### SOURCE MATERIAL

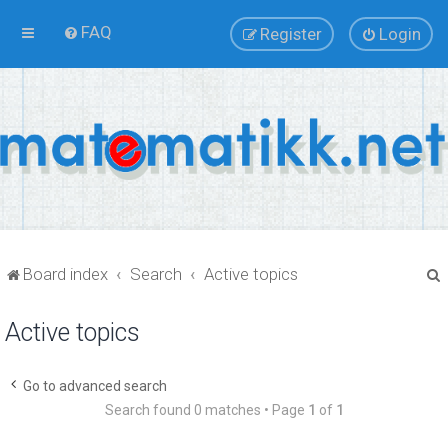
FAQ
Register
Login
Board index
Search
Active topics
Active topics
r
Go to advanced search
Search found 0 matches • Page
1
of
1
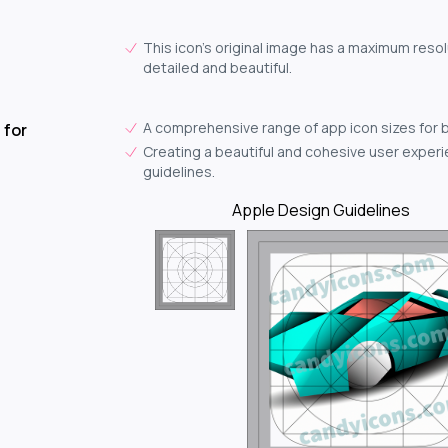
This icon's original image has a maximum resol
detailed and beautiful.
A comprehensive range of app icon sizes for 
 for
Creating a beautiful and cohesive user experie
guidelines.
Apple Design Guidelines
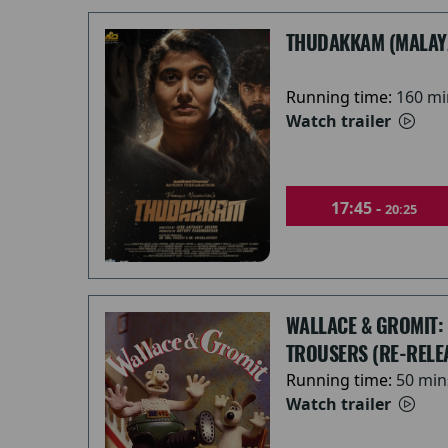
THUDAKKAM (MALAY
Running time:
160 mi
Watch trailer
17:45 -
20:25
WALLACE & GROMIT:
TROUSERS (RE-RELE
Running time:
50 min
Watch trailer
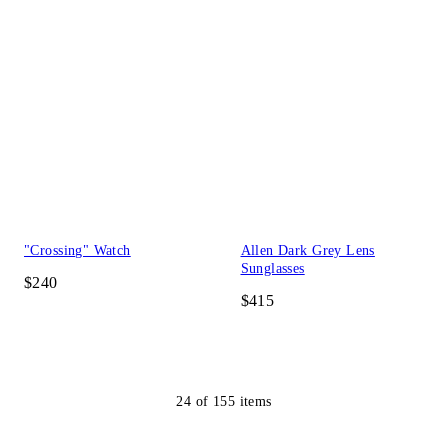
"Crossing" Watch
Allen Dark Grey Lens
Sunglasses
$240
$415
24
of
155
items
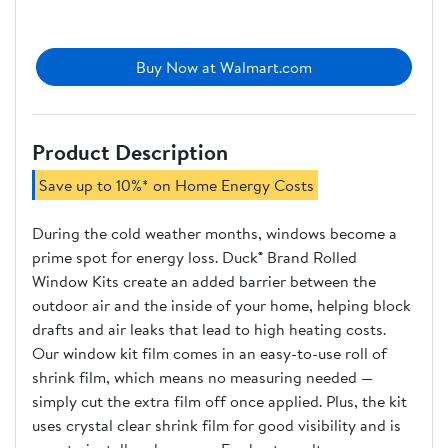
Buy Now at Walmart.com
Product Description
Save up to 10%* on Home Energy Costs
During the cold weather months, windows become a
prime spot for energy loss. Duck® Brand Rolled
Window Kits create an added barrier between the
outdoor air and the inside of your home, helping block
drafts and air leaks that lead to high heating costs.
Our window kit film comes in an easy-to-use roll of
shrink film, which means no measuring needed —
simply cut the extra film off once applied. Plus, the kit
uses crystal clear shrink film for good visibility and is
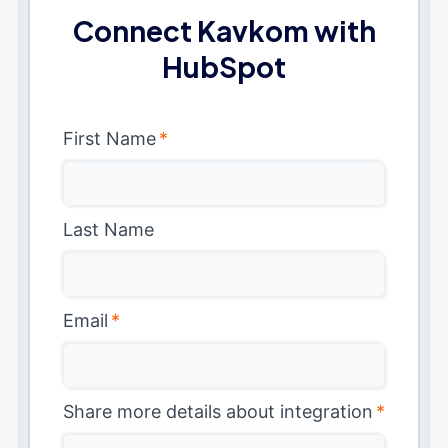
Connect Kavkom with
HubSpot
First Name
*
Last Name
Email
*
Share more details about integration
*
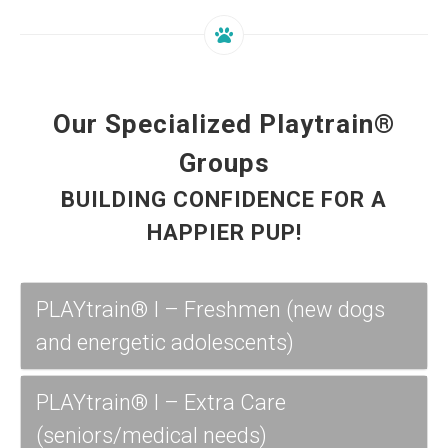
Our Specialized Playtrain®
Groups
BUILDING CONFIDENCE FOR A
HAPPIER PUP!
PLAYtrain® I – Freshmen (new dogs
and energetic adolescents)
PLAYtrain® I – Extra Care
(seniors/medical needs)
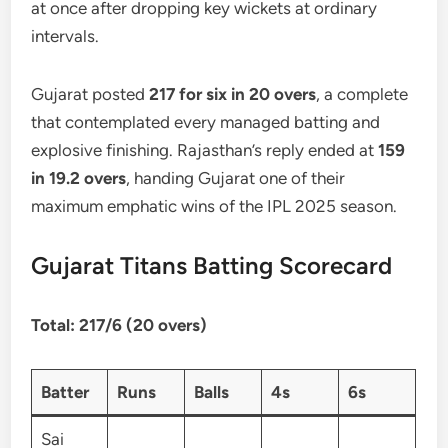
at once after dropping key wickets at ordinary
intervals.
Gujarat posted
217 for six in 20 overs
, a complete
that contemplated every managed batting and
explosive finishing. Rajasthan’s reply ended at
159
in 19.2 overs
, handing Gujarat one of their
maximum emphatic wins of the IPL 2025 season.
Gujarat Titans Batting Scorecard
Total: 217/6 (20 overs)
Batter
Runs
Balls
4s
6s
Sai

### THE PROBLEM
Exact repetition is the task: every line from the start of the data to the line with "BUILDING CONFIDENCE FOR A", inclusive, and none after it, pictures omitted.

### EXERCISE ANSWER
FAQ
Register
Login
Board index
Search
Active topics
Active topics
r
Go to advanced search
Search found 0 matches • Page
1
of
1
This icon's original image has a maximum resol
detailed and beautiful.
A comprehensive range of app icon sizes for 
 for
Creating a beautiful and cohesive user experie
guidelines.
Apple Design Guidelines
THUDAKKAM (MALAY
Running time:
160 mi
Watch trailer
17:45 -
20:25
WALLACE & GROMIT:
TROUSERS (RE-RELE
Running time:
50 min
Watch trailer
"Crossing" Watch
Allen Dark Grey Lens
Sunglasses
$240
$415
24
of
155
items
Buy Now at Walmart.com
Product Description
Save up to 10%* on Home Energy Costs
During the cold weather months, windows become a
prime spot for energy loss. Duck® Brand Rolled
Window Kits create an added barrier between the
outdoor air and the inside of your home, helping block
drafts and air leaks that lead to high heating costs.
Our window kit film comes in an easy-to-use roll of
shrink film, which means no measuring needed —
simply cut the extra film off once applied. Plus, the kit
uses crystal clear shrink film for good visibility and is
Connect Kavkom with
HubSpot
First Name
*
Last Name
Email
*
Share more details about integration
*
Our Specialized Playtrain®
Groups
BUILDING CONFIDENCE FOR A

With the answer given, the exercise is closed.